YOUR INSTRUCTIONS — Images don't belong in the copy. Output the rest of the data exactly.
***** MATERIAL SHOWN
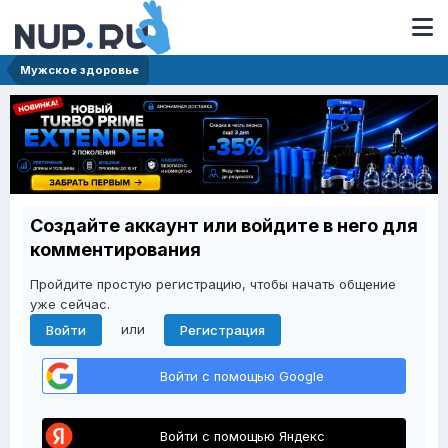
Мужское здоровье
Создайте аккаунт или войдите в него для
комментирования
Пройдите простую регистрацию, чтобы начать общение
уже сейчас.
или
Войти
Регистрация
Войти с помощью Google
Войти с помощью Яндекс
**********
TASK RESULT —
Мужское здоровье
Создайте аккаунт или войдите в него для
комментирования
Пройдите простую регистрацию, чтобы начать общение
уже сейчас.
или
Войти
Регистрация
Войти с помощью Google
Войти с помощью Яндекс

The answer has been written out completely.